[OSM-legal-talk] Is the "data share-alike" road navigable?
Richard Fairhurst
richard at systemeD.net
Fri Mar 9 09:50:15 GMT 2007
Tom Chance wrote:
> Me, and yes, exactly. I would always distribute my end-result maps
> under
> share-alike because I want others to be able to build on my work,
> and to me
> it's very arbitrary and harmful to distinguish between the nodes
> +ways+areas
> data and the maps that get produced. Even the technical inability
> of people
> to amend my ethical maps of Reading is frustrating from that point
> of view.
I'd _hope_ that a well-drafted share-data licence would actually be
better for this.
Because CC-BY-SA doesn't require you to distribute the source,
someone who produced an ethical map of Borchester University using
OSM data could just publish it as a raster and a print-out, making it
hard to amend without manually tracing everything again.

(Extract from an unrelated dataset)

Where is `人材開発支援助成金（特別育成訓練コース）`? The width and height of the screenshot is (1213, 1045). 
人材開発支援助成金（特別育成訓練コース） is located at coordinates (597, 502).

A well-drafted share-data licence would require the cartographer to
publish the data (maybe as .osm or .shp), so anyone wanting to amend
it would have a very significant advantage over the situation now.
And, of course, they could still publish the source for the 'art' bit
if they wanted.
In your case I guess you'd publish the source anyway, so it's a moot
point. But on a global level, share-data should make it easier for
people to do what you describe with OSM-derived maps.